Blockchain start-up R3 changes funding plans, drops target

22 Nov 2016

Blockchain. Image: Zapp2Photo/Shutterstock

Everybody wants a piece of blockchain recently, though start-up R3 CEV has found the going a little bit tough of late, dropping its funding target by 25pc.

With Goldman Sachs and Banco Santander walking away from the deal, blockchain start-up R3 CEV has been forced to change its latest funding targets, dropping from $200m down to $150m.

Added to the significant funding target cut, R3 – which runs a consortium of dozens of financial institutions – is instead offering 60pc stake rather than 90pc stake.


Apparently the vast majority of the 42 bank members in the consortium have “expressed an interest” in the deal, though the withdrawal of Goldman Sachs and Banco Santander – both walking away from the consortium entirely, having each been members recently – paints a different picture.

According to Reuters, Morgan Stanley and Australia Bank are another pair of notable financial institutions not showing interest in the deal.
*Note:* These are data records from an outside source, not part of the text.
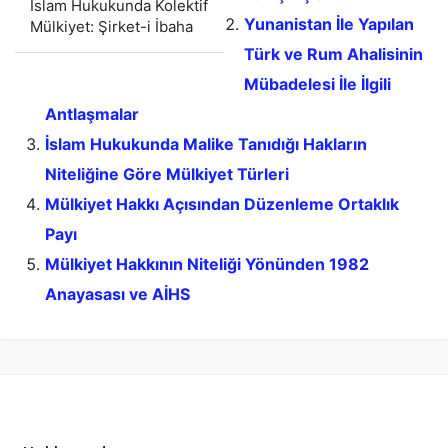
İslam Hukukunda Kolektif
Yunanistan İle Yapılan
Mülkiyet: Şirket-i İbaha
Türk ve Rum Ahalisinin
Mübadelesi İle İlgili
Antlaşmalar
İslam Hukukunda Malike Tanıdığı Hakların
Niteliğine Göre Mülkiyet Türleri
Mülkiyet Hakkı Açısından Düzenleme Ortaklık
Payı
Mülkiyet Hakkının Niteliği Yönünden 1982
Anayasası ve AİHS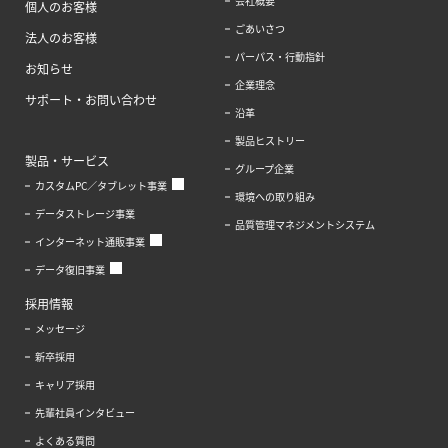
会社概要
個人のお客様
ごあいさつ
法人のお客様
パーパス・行動指針
お知らせ
企業理念
サポート・お問い合わせ
沿革
製品ヒストリー
製品・サービス
グループ企業
カスタムPC／タブレット事業
環境への取り組み
データストレージ事業
品質管理マネジメントシステム
インターネット通販事業
データ復旧事業
採用情報
メッセージ
新卒採用
キャリア採用
先輩社員インタビュー
よくある質問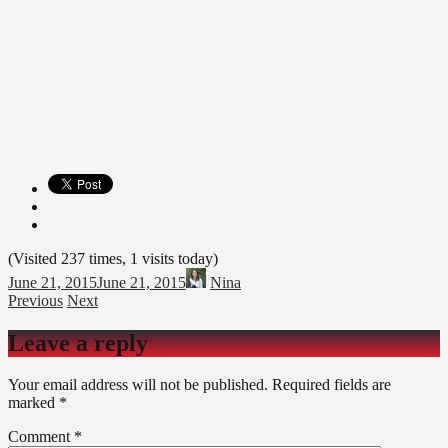
(Visited 237 times, 1 visits today)
June 21, 2015
June 21, 2015
Nina
Previous
Next
Leave a reply
Your email address will not be published.
Required fields are
marked
*
Comment
*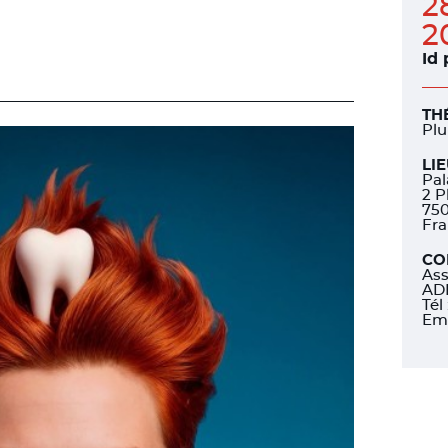
2
2
Id
TH
Plu
LI
Pal
2 P
750
Fr
CO
Ass
AD
Tél
Ema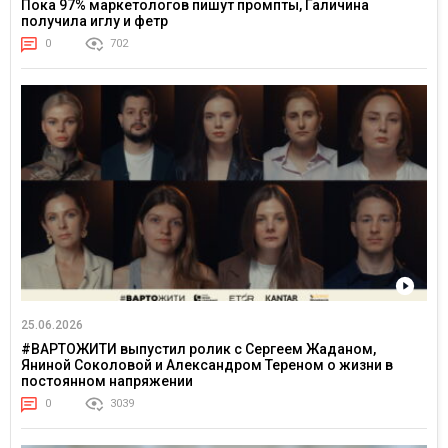
Пока 97% маркетологов пишут промпты, Галичина
получила иглу и фетр
0
702
25.06.2026
#ВАРТОЖИТИ выпустил ролик с Сергеем Жаданом,
Яниной Соколовой и Александром Тереном о жизни в
постоянном напряжении
0
3039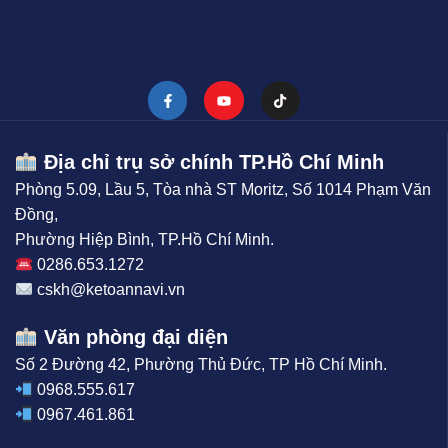
Địa chỉ trụ sở chính TP.Hồ Chí Minh
Phòng 5.09, Lầu 5, Tòa nhà ST Moritz, Số 1014 Phạm Văn
Đồng,
Phường Hiệp Bình, TP.Hồ Chí Minh.
0286.653.1272
cskh@ketoannavi.vn
Văn phòng đại diện
Số 2 Đường 42, Phường Thủ Đức, TP Hồ Chí Minh.
0968.555.617
0967.461.861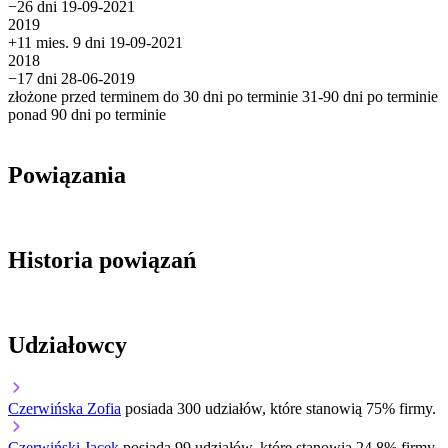
−26 dni
19-09-2021
2019
+11 mies. 9 dni
19-09-2021
2018
−17 dni
28-06-2019
złożone przed terminem
do 30 dni po terminie
31-90 dni po terminie
ponad 90 dni po terminie
Powiązania
Historia powiązań
Udziałowcy
Czerwińska Zofia
posiada 300 udziałów, które stanowią 75% firmy.
Czerwiński Jacek
posiada 99 udziałów, które stanowią 24,8% firmy.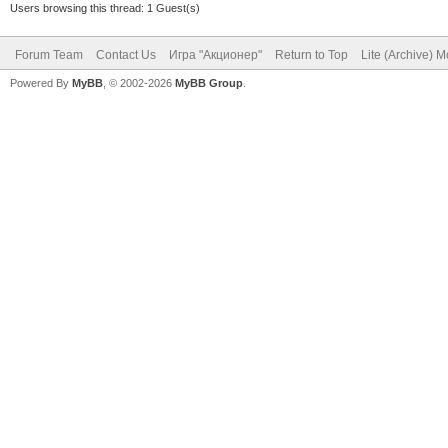
Users browsing this thread: 1 Guest(s)
Forum Team
Contact Us
Игра "Акционер"
Return to Top
Lite (Archive) 
Powered By
MyBB
, © 2002-2026
MyBB Group
.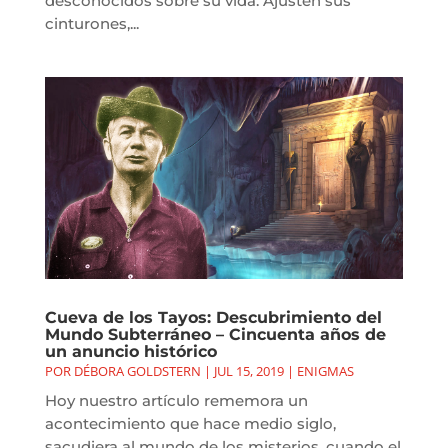
desconocidos sobre su vida. Ajusten sus
cinturones,...
Cueva de los Tayos: Descubrimiento del
Mundo Subterráneo – Cincuenta años de
un anuncio histórico
POR
DÉBORA GOLDSTERN
|
JUL 15, 2019
|
ENIGMAS
Hoy nuestro artículo rememora un
acontecimiento que hace medio siglo,
sacudiera al mundo de los misterios, cuando el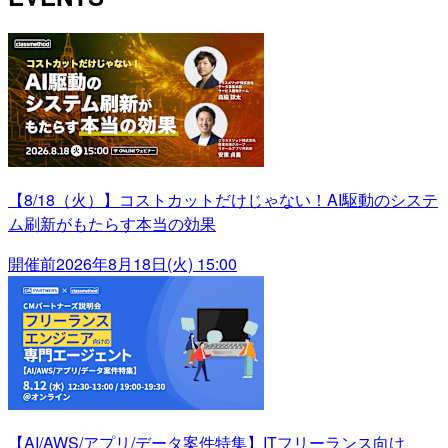
【8/18（火）】コストカットだけじゃない！AI駆動のシステ
ム刷新がもたらす本当の効果
開催前
2026年8月18日(火) 15:00
【AI/AWS/アプリ/データ案件特集】ITフリーランス向け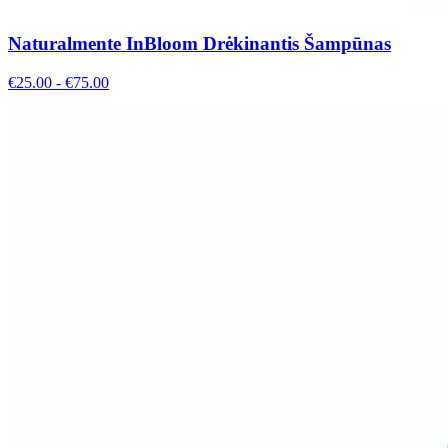
Naturalmente InBloom Drėkinantis Šampūnas
€
25.00
- €
75.00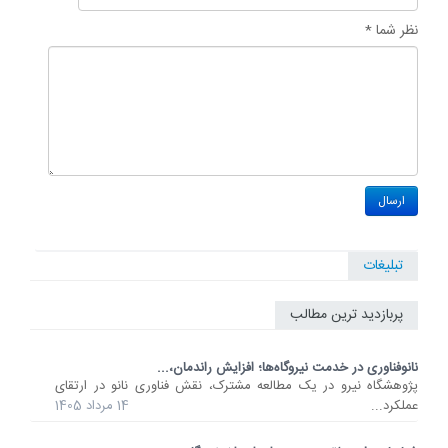
نظر شما *
تبلیغات
پربازدید ترین مطالب
نانوفناوری در خدمت نیروگاه‌ها؛ افزایش راندمان،...
پژوهشگاه نیرو در یک مطالعه مشترک، نقش فناوری نانو در ارتقای
عملکرد...
14 مرداد 1405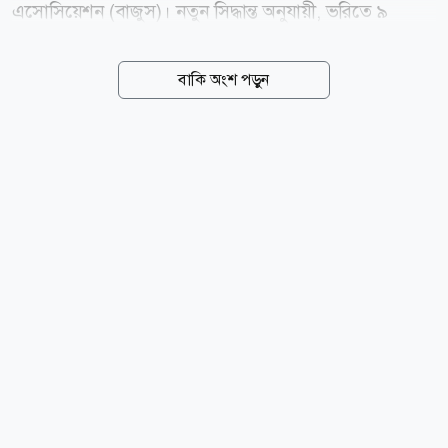
এসোসিয়েশন (বাজুস)। নতুন সিদ্ধান্ত অনুযায়ী, ভরিতে ৯
হাজার ৮৫৬ টাকা বাড়িয়ে ২২ ক্যারেটের এক ভরি স্বর্ণের দাম
২ লাখ ৩২ হাজার ৯৩০ টাকা নির্ধারণ করা হয়েছে, যা আজ
বাকি অংশ পড়ুন
বৃহস্পতিবার (৬ আগস্ট) সকাল ১০টা থেকেই কার্যকর হয়েছে।
বাজুস আজ সকালে এক বিজ্ঞপ্তিতে জানায়, স্থানীয় বাজারে
তেজাবি স্বর্ণের (পিওর গোল্ড) মূল্য বেড়েছে। ফলে সার্বিক
পরিস্থিতি বিবেচনায় ভ্যাটসহ স্বর্ণের নতুন দাম নির্ধারণ করা
হয়েছে। নতুন দাম অনুযায়ী, দেশের বাজারে ভ্যাটসহ প্রতি ভরি
(১১.৬৬৪ গ্রাম) ২২ ক্যারেটের স্বর্ণের দাম পড়বে ২ লাখ ৩২
হাজার ৯৩০ টাকা। এছাড়া ২১ ক্যারেটের প্রতি ভরি ২ লাখ ২২
হাজার ৪৯১ টাকা, ১৮ ক্যারেটের প্রতি ভরি ১...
Initially, it aimed to create a new company providing shared services for the owners. R3 would have run this utility for 10 years and retained a 10pc stake in it. However, now it has all changed.

Through its consortium and technology development lab, R3 comes up with ways for the financial industry to use blockchain software.

According to the new terms of the deal, the banks will also acquire a stake in the development lab, which tests new blockchain-based applications.

The new company is supposed to be a spin-off of one of three R3 firms already in existence, named the consortium distributed ledger group.

In May, when the original $200m was being sought, the thinking was R3 was also busy building a distributed ledger technology known as Corda.

This, according to AFR, allows banks to only share what’s needed for the other banks to confirm assets and cash have changed hands, rather than an open blockchain which copies all data to all participants.